An electronic voice booms through the room. “This is the Ministry of the Interior.” Machines. They’ve sent machines to kill us. “You are ordered to vacate this area.” The air is so hot with smoke and gas and blood that she can hardly breathe and the bullets, the bullets, just keep your head down, just grab Hafez’s hand and try to keep breathing and pray and breathe and say thank you, God, and please let it be quick.
PART 3
YESTERDAY
Tomorrow, we will die the same death.
@mahmoud_hakem
2:23 AM–15 Aug 2013
I’m sitting, smoking alone in the heat on the balcony.
Cars pass, honking their horns in celebratory rhythms. Happy, sweaty families shout Long live Egypt.

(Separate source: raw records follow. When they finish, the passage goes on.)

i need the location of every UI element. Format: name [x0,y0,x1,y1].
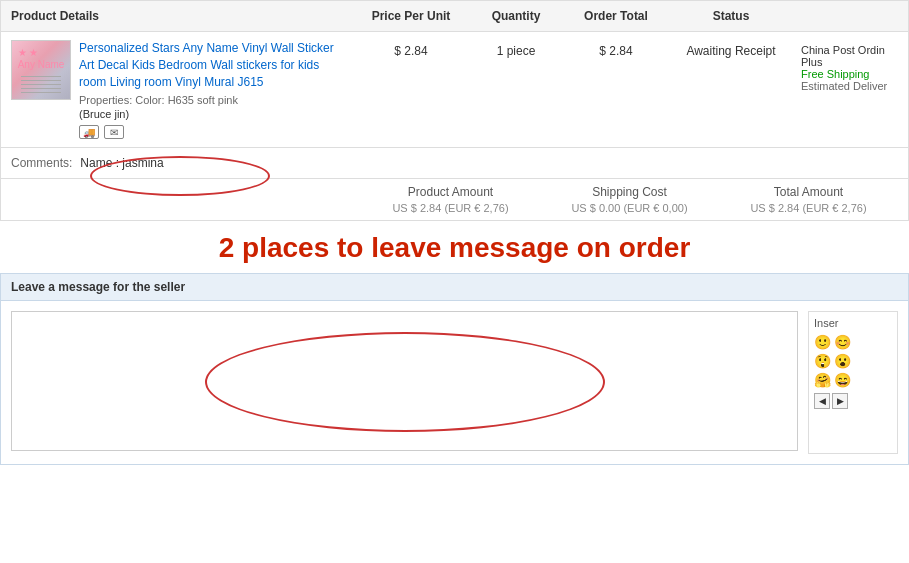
emoji-smile[interactable]: 🙂 [814,334,831,350]
totals-total-amount-value: US $ 2.84 (EUR € 2,76) [719,202,898,214]
emoji-open-mouth[interactable]: 😮 [834,353,851,369]
thumb-lines-decoration [21,73,61,93]
emoji-prev-button[interactable]: ◀ [814,393,830,409]
comments-value: Name : jasmina [80,156,163,170]
product-info: ★ ★Any Name Personalized Stars Any Name … [1,40,351,139]
insert-panel: Inser 🙂 😊 😲 😮 🤗 😄 ◀ ▶ [808,311,898,454]
totals-total-amount-col: Total Amount US $ 2.84 (EUR € 2,76) [719,185,898,214]
totals-row: Product Amount US $ 2.84 (EUR € 2,76) Sh… [0,179,909,221]
emoji-next-button[interactable]: ▶ [832,393,848,409]
thumbnail-image: ★ ★Any Name [12,41,70,99]
big-annotation-text: 2 places to leave message on order [0,221,909,273]
comments-row: Comments: Name : jasmina [0,148,909,179]
status-badge: Awaiting Receipt [686,44,775,58]
product-buyer: (Bruce jin) [79,108,341,120]
order-total-value: $ 2.84 [599,44,632,58]
message-icon[interactable]: ✉ [104,125,124,139]
price-value: $ 2.84 [394,44,427,58]
totals-product-amount-label: Product Amount [361,185,540,199]
quantity-value: 1 piece [497,44,536,58]
price-cell: $ 2.84 [351,40,471,58]
totals-total-amount-label: Total Amount [719,185,898,199]
col-header-quantity: Quantity [471,9,561,23]
totals-shipping-cost-value: US $ 0.00 (EUR € 0,00) [540,202,719,214]
emoji-navigation: ◀ ▶ [814,393,892,409]
status-cell: Awaiting Receipt [671,40,791,58]
product-row: ★ ★Any Name Personalized Stars Any Name … [0,31,909,148]
comments-wrapper: Name : jasmina [80,156,163,170]
totals-product-amount-col: Product Amount US $ 2.84 (EUR € 2,76) [361,185,540,214]
shipping-service-name: China Post Ordin Plus [801,44,898,68]
quantity-cell: 1 piece [471,40,561,58]
thumb-stars-decoration: ★ ★Any Name [18,47,65,71]
table-header: Product Details Price Per Unit Quantity … [0,0,909,31]
order-total-cell: $ 2.84 [561,40,671,58]
message-textarea-wrapper [11,311,798,454]
totals-shipping-cost-label: Shipping Cost [540,185,719,199]
emoji-laugh[interactable]: 😄 [834,372,851,388]
product-description: Personalized Stars Any Name Vinyl Wall S… [79,40,341,139]
emoji-surprised[interactable]: 😲 [814,353,831,369]
product-title-link[interactable]: Personalized Stars Any Name Vinyl Wall S… [79,41,334,89]
comments-label: Comments: [11,156,72,170]
free-shipping-label: Free Shipping [801,68,898,80]
leave-message-header: Leave a message for the seller [0,273,909,301]
emoji-hug[interactable]: 🤗 [814,372,831,388]
totals-labels: Product Amount US $ 2.84 (EUR € 2,76) Sh… [351,185,908,214]
col-header-product-details: Product Details [1,9,351,23]
leave-message-body: Inser 🙂 😊 😲 😮 🤗 😄 ◀ ▶ [0,301,909,465]
emoji-row-2: 😲 😮 [814,353,892,369]
emoji-row-1: 🙂 😊 [814,334,892,350]
estimated-delivery-label: Estimated Deliver [801,80,898,92]
insert-label: Inser [814,317,892,329]
shipping-cell: China Post Ordin Plus Free Shipping Esti… [791,40,908,92]
col-header-status: Status [671,9,791,23]
emoji-grin[interactable]: 😊 [834,334,851,350]
product-action-icons: 🚚 ✉ [79,125,341,139]
emoji-row-3: 🤗 😄 [814,372,892,388]
message-textarea[interactable] [11,311,798,451]
totals-spacer [1,185,351,214]
col-header-order-total: Order Total [561,9,671,23]
track-order-icon[interactable]: 🚚 [79,125,99,139]
product-properties: Properties: Color: H635 soft pink [79,94,341,106]
product-thumbnail: ★ ★Any Name [11,40,71,100]
col-header-shipping [791,9,908,23]
totals-shipping-cost-col: Shipping Cost US $ 0.00 (EUR € 0,00) [540,185,719,214]
totals-product-amount-value: US $ 2.84 (EUR € 2,76) [361,202,540,214]
col-header-price: Price Per Unit [351,9,471,23]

Dalida’s voice wafts up, relentless, from a shop downstairs:
My hope, always was, my country
That I’d come back here, my country
Staying close to you fore-e-ver!
Shut up shut up shut up.
* * *
Someone has ripped the eyes off the Nefertiti sticker on my door, scraped off the “No” and scrawled Yes to the Military Trial of Civilians.
* * *
In the night, the city is silent. Nobody moves through the hot darkness of the curfew. The streets are still.
* * *
You talk in your sleep. Not to me. “Run,” you say. “Run.” I lie in silence next to you, listening for clues about the things we don’t talk about. I should have gone with you. I should have been there. “We’re going to be late, Toussi,” you say through the dream. “Everyone’s waiting for us.” I listen for the words I can’t ask for. I’ve forgotten how to sleep.
* * *
The room is shaking. Your eyes open as an army helicopter passes low overhead.
* * *
The daylit world is worse.
Sisi is everywhere. On posters on every street, on car windshields, on necklaces and key rings and cupcakes the Great Savior’s saccharine smile beams out at us, his sweating underlings. Downtown Cairo has become a military-themed fairground of Sisi sandwiches and fridge magnets and posters and cooking oil relabeled with his name and cupcakes iced with his face and women in camouflage pants posing for selfies, flashing their vampiric smiles and CC claws. No talk show dares air without a paean to his virtues of manhood and charisma, no storefront is safe from the burning mob without his Apollonian gaze staring down at you, there will be blood, blood, and more blood. Nine hundred killed in a day. Egypt has never been more glorious. We’ll kill nine thousand for our homeland. Are you not relieved? Are you not Egyptian? Do you not love your country? Are you trying to keep her on her knees? Now we see your true colors, now we know who to come for in the night. We are free of the terrorists, at last, we have been delivered. The country was crumbling, Egypt was on her knees, the Brotherhood was an occupying force and we now have been liberated by the great Sisi. Free at last, free at last, thank God almighty we are free at last. Sisi, did you know, was the true name of Ramses III? Sisi the lion and the lionhearted. Our eagle and our beret and our flag are one in you, Sisi, and the victory you have led us to. Oh Sisi, my Sisi, you have returned Egypt to the Egyptians, you have led us out of the desert. Women grow weak in the knees and men rise firm at the sound of your name. We will face down the terrorists together. Oh Sisi, my Sisi, the last three years have been so very, very hard. Oh Sisi, my Sisi, you are the answer to my crossword puzzle. Your name, in its perfect and eternal symmetry, can sell my potatoes.